Supplied records Block Start

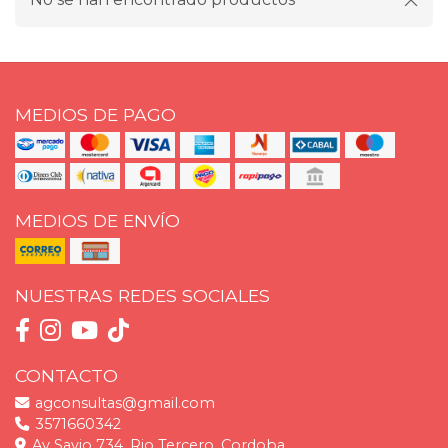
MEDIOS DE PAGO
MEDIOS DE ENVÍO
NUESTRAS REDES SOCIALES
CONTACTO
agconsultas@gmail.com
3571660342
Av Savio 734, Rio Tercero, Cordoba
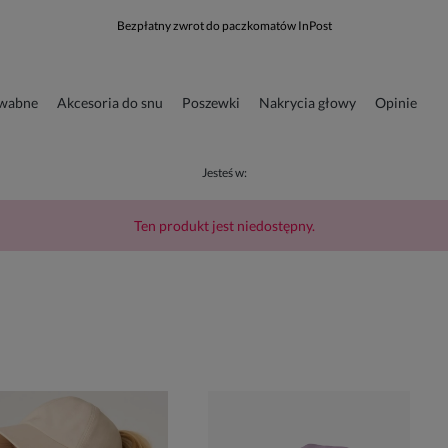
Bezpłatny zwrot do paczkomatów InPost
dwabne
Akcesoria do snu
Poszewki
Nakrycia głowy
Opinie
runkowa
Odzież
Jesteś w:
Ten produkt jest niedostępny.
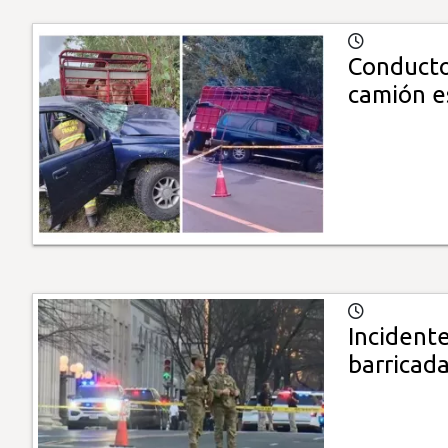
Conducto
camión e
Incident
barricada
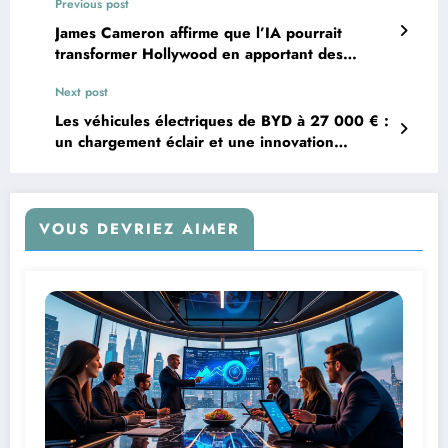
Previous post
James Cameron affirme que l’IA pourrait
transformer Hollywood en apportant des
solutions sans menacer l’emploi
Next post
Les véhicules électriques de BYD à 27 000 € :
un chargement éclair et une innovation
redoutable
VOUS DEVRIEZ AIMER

Supplied records Block End

• Required work
The reply should reproduce every entry above word for word and contain no pictures.

• Written reply
MEDIOS DE PAGO
MEDIOS DE ENVÍO
NUESTRAS REDES SOCIALES
CONTACTO
agconsultas@gmail.com
3571660342
Av Savio 734, Rio Tercero, Cordoba
Bezpłatny zwrot do paczkomatów InPost
dwabne
Akcesoria do snu
Poszewki
Nakrycia głowy
Opinie
runkowa
Odzież
Jesteś w:
Ten produkt jest niedostępny.
Conducto
camión e
Incident
barricada
Previous post
James Cameron affirme que l’IA pourrait
transformer Hollywood en apportant des
solutions sans menacer l’emploi
Next post
Les véhicules électriques de BYD à 27 000 € :
un chargement éclair et une innovation
redoutable
VOUS DEVRIEZ AIMER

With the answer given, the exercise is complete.